When I first signed up for Hersey's internship program, I expected to be like a coffee runner. Yeah...nope!  I spent my time sitting in front of the computer updating a site, documenting module locations or struggling as SD thrusts me into something new with the infamous term "You know how to do it.". Sometimes (after a bit), I did figure it out! Other times, I'll have to pick up our veteran laptop Macky and make the walk of shame back to SD's office for help. 
 
However, despite struggling almost everyday, I did learn a lot and always had a lot of help. SD was a strict but effective teacher.  In school, I really only learned about coding. I did learn about Agile development and planning from my Computer Science teacher but it was a very lax setting with no time constraints. As an intern here, I learned a lot about Joomla and how effective it was versus developing a site through HTML and CSS alone, but more importantly, I learned a lot about how a real company environment worked. The emphasis on planning was enormous in this kind of work, I couldn't just dive in and start making a pretty site. I had to think about intended audience, placement of call to actions, what the site was trying to tell its user, reason client wanted the site, etc. It was all pretty overwhelming but also made everything much easier once we did get to the coding. 
 
At the beginning of my internship, I told SD about my interest in a possible business minor and she was kind enough to also teach me about marketing. She taught me how to write blog posts and some pointers on what posts should have no matter the topic. Thanks to that, I was able to write my own blog post and post it on this site and it became the second google search result for reorganizing images in Joomla. (Btw, you should go check it out!). 
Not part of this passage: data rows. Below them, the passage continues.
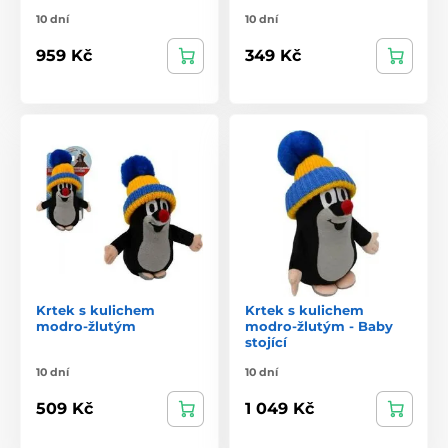
10 dní
10 dní
959 Kč
349 Kč
Krtek s kulichem
Krtek s kulichem
modro-žlutým
modro-žlutým - Baby
stojící
10 dní
10 dní
509 Kč
1 049 Kč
An issue I had at the beginning of this internship was confidence. I often doubted my coding and planning skills which resulted into me overthinking a lot of simple tasks. Leaving today, I feel like I know a lot more about my own abilities than I did a year before (The fact that I was getting praise as an employee versus a student really helped). I hope to continue working on them as I leave Danico Enterprises (temporarily, of course) and begin my study as a CS major in the University of Wisconsin-Madison.